The vision is a mobile second home. It’s obviously great for travelling, and as someone who values freedom deeply, that kind of travel fits me perfectly. But it can also work as a place to live for short periods—the one piece that would make it fully self-sufficient is a Starlink antenna on the roof, and then I can genuinely work from anywhere.
On climbing: I’m currently in Paris, and before that I was in London, so I’ve mostly been climbing indoors at gyms. But my real passion is tree climbing. I’m less interested in technical rock routes and finger strength, and more drawn to reading my body, finding balance, and that specific feeling of freedom you get once you’re up in the canopy. My most memorable moments have been climbing in Zhangjiajie National Park in China and up in the Swiss Alps—hard to top either of those.

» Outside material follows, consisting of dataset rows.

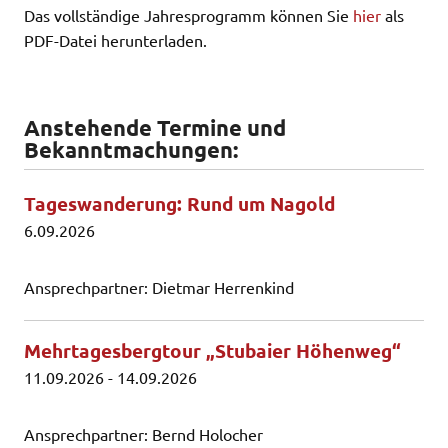
Das vollständige Jahresprogramm können Sie
hier
als
PDF-Datei herunterladen.
Anstehende Termine und
Bekanntmachungen:
Tageswanderung: Rund um Nagold
6.09.2026
Ansprechpartner: Dietmar Herrenkind
Mehrtagesbergtour „Stubaier Höhenweg“
11.09.2026
-
14.09.2026
Ansprechpartner: Bernd Holocher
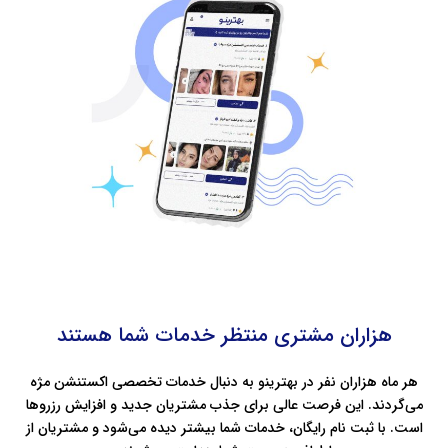
هزاران مشتری منتظر خدمات شما هستند
هر ماه هزاران نفر در بهترینو به دنبال خدمات تخصصی اکستنشن مژه
می‌گردند. این فرصت عالی برای جذب مشتریان جدید و افزایش رزروها
است. با ثبت‌ نام رایگان، خدمات شما بیشتر دیده می‌شود و مشتریان از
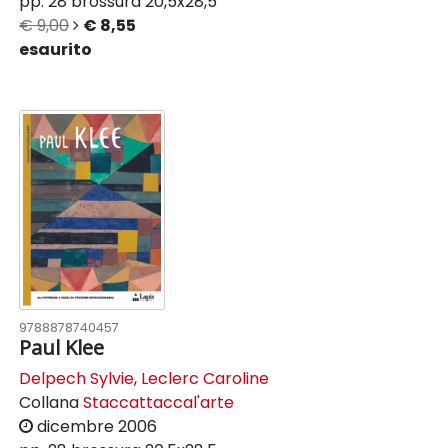
pp. 28
brossura
20,5x28,5
€ 9,00
€ 8,55
esaurito
9788878740457
Paul Klee
Delpech Sylvie
,
Leclerc Caroline
Collana
Staccattaccal'arte
dicembre 2006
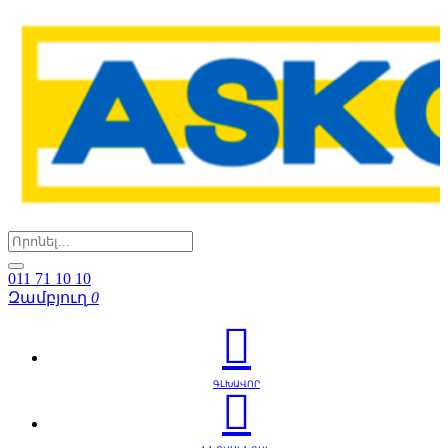
011 71 10 10
Զամբյուղ
0
ԳԼԽԱՎՈՐ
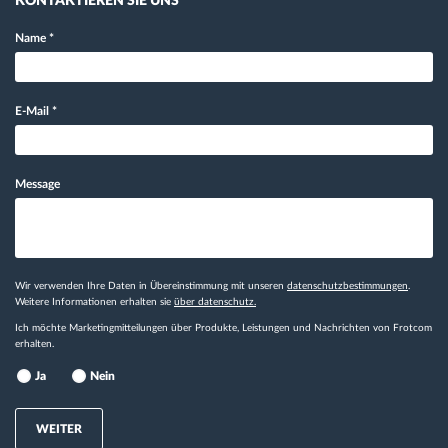
KONTAKTIEREN SIE UNS
Name
*
E-Mail
*
Message
Wir verwenden Ihre Daten in Übereinstimmung mit unseren
datenschutzbestimmungen
.
Weitere Informationen erhalten sie
über datenschutz.
Ich möchte Marketingmitteilungen über Produkte, Leistungen und Nachrichten von Frotcom
erhalten.
Ja
Nein
WEITER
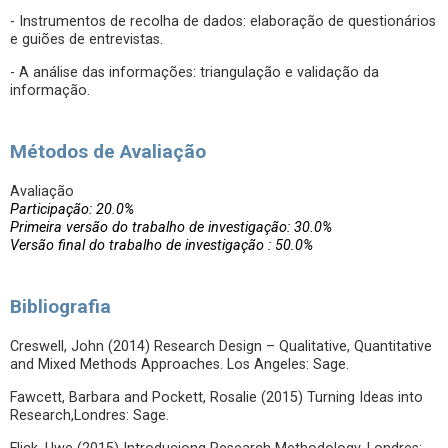
- Instrumentos de recolha de dados: elaboração de questionários
e guiões de entrevistas.
- A análise das informações: triangulação e validação da
informação.
Métodos de Avaliação
Avaliação
Participação: 20.0%
Primeira versão do trabalho de investigação: 30.0%
Versão final do trabalho de investigação : 50.0%
Bibliografia
Creswell, John (2014) Research Design – Qualitative, Quantitative
and Mixed Methods Approaches. Los Angeles: Sage.
Fawcett, Barbara and Pockett, Rosalie (2015) Turning Ideas into
Research,Londres: Sage.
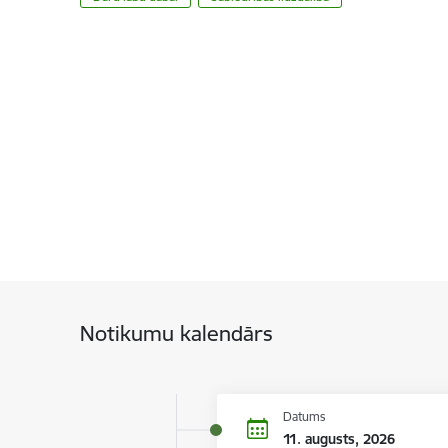
Notikumu kalendārs
Datums
11. augusts, 2026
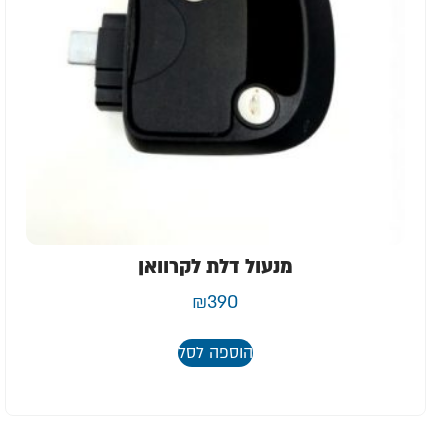
מנעול דלת לקרוואן
₪
390
הוספה לסל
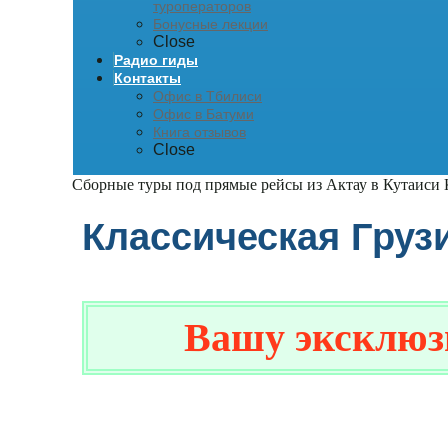
туроператоров
Бонусные лекции
Close
Радио гиды
Контакты
Офис в Тбилиси
Офис в Батуми
Книга отзывов
Close
Сборные туры под прямые рейсы из Актау в Кутаиси
Классическая Груз
Вашу эксклюзивн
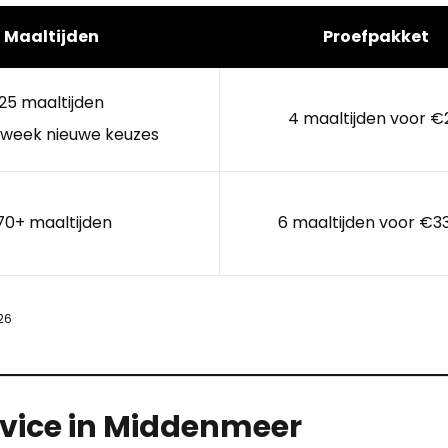
Maaltijden
Proefpakket
25 maaltijden
4 maaltijden voor €
 week nieuwe keuzes
70+ maaltijden
6 maaltijden voor €3
26
rvice in Middenmeer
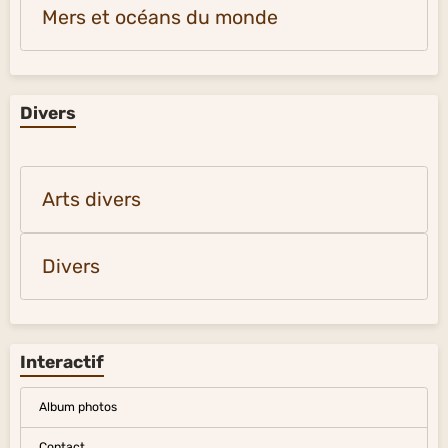
Mers et océans du monde
Divers
Arts divers
Divers
Interactif
Album photos
Contact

Music is also a constant in my life. I tend to oscillate between two very different worlds: hardstyle and hardcore to power through work and training sessions, and classical or original soundtracks when I want to disappear into an imaginary world.

What hardware do you use?
My machine is a 13-inch MacBook Pro (Intel Core i5) that travels everywhere with me. At home, I plug it into an Asus TUF Gaming VG24VQR—a monitor I inherited from my grandfather, since he no longer needed it. Whenever I have access to a proper desk, I also pair it with my ZSA Voyager topped with the ZSA trackball.
The keyboard was the first thing I chose to invest in, and deliberately so—it felt like the most direct bottleneck between my thoughts and what actually makes it onto the screen. A new computer is next on the list; 8GB of RAM is increasingly becoming a problem.

And what software?
I spend most of my time in Cursor, which I find the best IDE for AI-assisted coding—though I haven’t tried the latest versions of Codex or Claude Code yet, so that opinion might evolve. For notes, brainstorming, and to-do lists, I live in Notion. I use Chrome and Comet for browsing, though I have a chronic tab-hoarding problem—I can never bring myself to close anything “just in case.” A good chunk of my time also goes to email, and I use Claude Desktop for pretty much any question that crosses my mind.
What’s your keyboard setup like? Do you use a custom layout or custom keycaps?
I started mastering the Voyager with a standard QWERTY layout, and built custom layers on top of it for digits and symbols, shortcuts and macros, and trackball controls. After around 30 revisions I feel quite comfortable with it, but I am still not satisfied with my speed.
What drew me to a split keyboard in the first place was how bad I was on a regular one—my hands were never in a consistent home position, so I was constantly looking at the keys. It used to frustrate me that I typed faster on my phone than on an actual keyboard. Now it’s genuinely satisfying to type without looking, to the point where glancing at the keys actually throws me off.
My original goal when buying the Voyager was to eventually switch to an ergonomic layout too. I had settled on Dvorak—I love the idea of having all the vowels on one side of the home row and the most common consonants on the other. I just haven’t made the leap yet. Maybe writing this is the nudge I needed to finally start!
What would be your dream setup?
A stack of two ultrawide monitors (35 inches or more, low latency) one on top of the other, with a couple of smaller vertical screens on the sides. On the machine side, I’d want at least 32GB of RAM and a few H200 GPUs to run neural networks locally. If I had to dream even bigger, I’d add a Neuralink chip in my brain that would allow me to transfer data to my computer at the speed of thought.